Update ML Intern artifact metadata

9c30641 verified 1 day ago

3.88 kB

	---
	tags:
	- ml-intern
	---
	# Multimodal Fraudulent Paper Detection Framework

	A deep learning system that detects fraudulent scientific papers by analyzing text, images, tabular data, and metadata simultaneously. It also identifies paper mills through clustering analysis.

	## Key Features

	- True Multimodal Analysis: Combines 4 modalities (text, image, tables, metadata) vs. existing single-modality approaches
	- Cross-Modal Attention: Detects inconsistencies between text claims and visual/tabular evidence
	- Explainable Predictions: Shows which modality contributed most to fraud detection
	- Paper Mill Detection: Clusters fraudulent papers to identify organized operations
	- Anomaly Scoring: Identifies outlier papers with unusual patterns

	## Architecture

	```
	Text (SciBERT) ──┐
	Image (ViT+Forensics) ──┼──▶ Cross-Modal Fusion ──▶ Fraud Classifier
	Tables (Transformer) ───┤ (Multi-head Attention)
	Metadata (MLP) ─────────┘
	```

	## Installation

	```bash
	pip install -r requirements.txt
	```

	## Quick Start

	### 1. Train the Model

	```bash
	python scripts/train.py \
	--dataset Lihuchen/pubmed_retraction \
	--text_model allenai/scibert_scivocab_uncased \
	--batch_size 16 \
	--epochs 5 \
	--lr 2e-5 \
	--output_dir ./outputs
	```

	### 2. Detect Paper Mills

	```bash
	python scripts/cluster_paper_mills.py \
	--embeddings ./outputs/test_embeddings.npy \
	--dataset Lihuchen/pubmed_retraction \
	--output_dir ./clustering_outputs
	```

	### 3. Run Inference

	```bash
	python scripts/inference.py \
	--model_path ./outputs/best_model.pt \
	--title "Your Paper Title" \
	--text "Your abstract text..."
	```

	## Datasets

	\| Dataset \| Modality \| Purpose \| HF Hub \|
	\|---------\|----------\|---------\|--------\|
	\| PubMed Retraction \| Text + Metadata \| Binary fraud labels \| `Lihuchen/pubmed_retraction` \|
	\| PubMed Retraction (Instruction) \| Text + Explanation \| Instruction tuning \| `Lihuchen/pubmed_retraction_instruction` \|
	\| Paper Mill Benchmark \| Text + Tabular \| Paper mill labels \| `syedzayyan/paper_mill_benchmark` \|
	\| PubTables-1M \| Image + Table \| Table extraction \| `bsmock/pubtables-1m` \|

	## Paper Mill Clustering

	The clustering module analyzes:
	- Stylometric features: Text entropy, sentence length, vocabulary richness
	- Visual hashes: Detects template/reused figures across papers
	- Metadata patterns: Author concentration, timeline anomalies, citation patterns
	- Multimodal embeddings: Combined representation from all modalities

	Uses HDBSCAN for density-based clustering to find paper mill groups.

	## Novelty

	1. First unified multimodal framework for scientific fraud detection
	2. Cross-modal inconsistency detection between text and figures/tables
	3. Automated paper mill discovery via clustering on combined embeddings
	4. Explainable by design — attention weights reveal which modality flagged fraud

	## Citation

	If you use this framework, please cite:

	```bibtex
	@software{multimodal_fraud_detection,
	title={Multimodal Fraudulent Paper Detection Framework},
	author={Your Name},
	year={2025}
	}
	```

	## License

	MIT License

	<!-- ml-intern-provenance -->
	## Generated by ML Intern

	This model repository was generated by [ML Intern](https://github.com/huggingface/ml-intern), an agent for machine learning research and development on the Hugging Face Hub.

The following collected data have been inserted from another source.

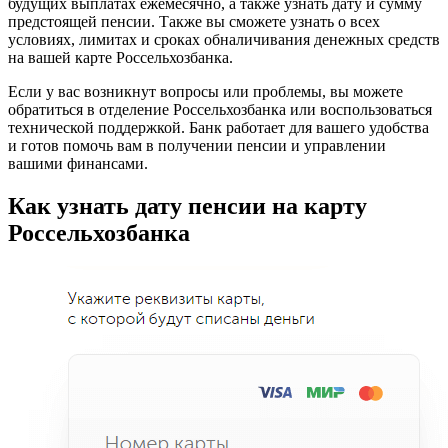
будущих выплатах ежемесячно, а также узнать дату и сумму
предстоящей пенсии. Также вы сможете узнать о всех
условиях, лимитах и сроках обналичивания денежных средств
на вашей карте Россельхозбанка.
Если у вас возникнут вопросы или проблемы, вы можете
обратиться в отделение Россельхозбанка или воспользоваться
технической поддержкой. Банк работает для вашего удобства
и готов помочь вам в получении пенсии и управлении
вашими финансами.
Как узнать дату пенсии на карту
Россельхозбанка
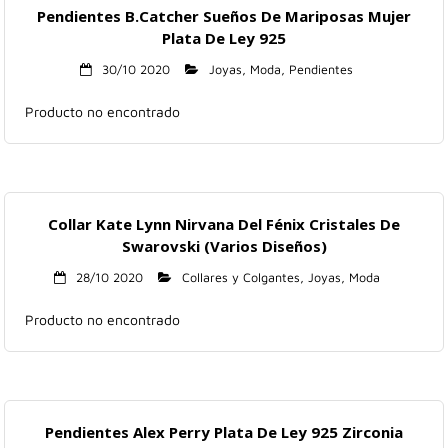
Pendientes B.Catcher Sueños De Mariposas Mujer
Plata De Ley 925
30/10 2020
Joyas
,
Moda
,
Pendientes
Producto no encontrado
Collar Kate Lynn Nirvana Del Fénix Cristales De
Swarovski (Varios Diseños)
28/10 2020
Collares y Colgantes
,
Joyas
,
Moda
Producto no encontrado
Pendientes Alex Perry Plata De Ley 925 Zirconia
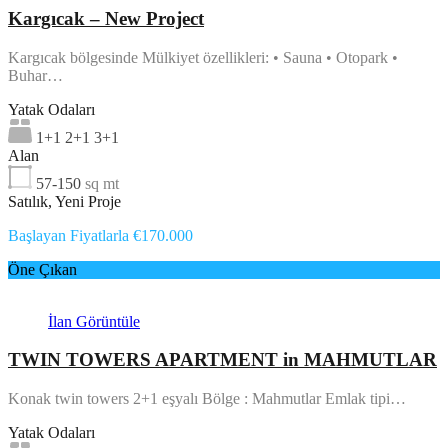
Kargıcak – New Project
Kargıcak bölgesinde Mülkiyet özellikleri: • Sauna • Otopark •
Buhar…
Yatak Odaları
1+1 2+1 3+1
Alan
57-150
sq mt
Satılık, Yeni Proje
Başlayan Fiyatlarla €170.000
Öne Çıkan
İlan Görüntüle
TWIN TOWERS APARTMENT in MAHMUTLAR
Konak twin towers 2+1 eşyalı Bölge : Mahmutlar Emlak tipi…
Yatak Odaları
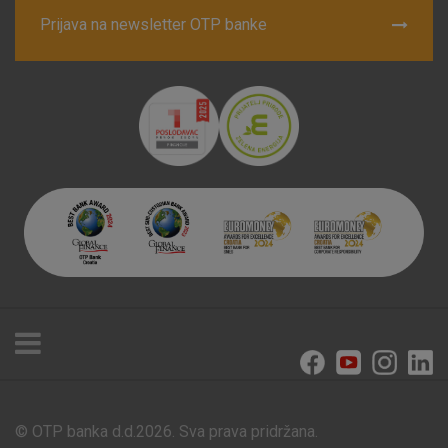
Prijava na newsletter OTP banke
© OTP banka d.d.2026. Sva prava pridržana.
Poslovnice i bankomati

	- Try ML Intern: https://smolagents-ml-intern.hf.space
	- Source code: https://github.com/huggingface/ml-intern

	## Usage

	```python
	from transformers import AutoModelForCausalLM, AutoTokenizer

	model_id = "pangweijlu/multimodal-fraud-detection"
	tokenizer = AutoTokenizer.from_pretrained(model_id)
	model = AutoModelForCausalLM.from_pretrained(model_id)
	```

	For non-causal architectures, replace `AutoModelForCausalLM` with the appropriate `AutoModel` class.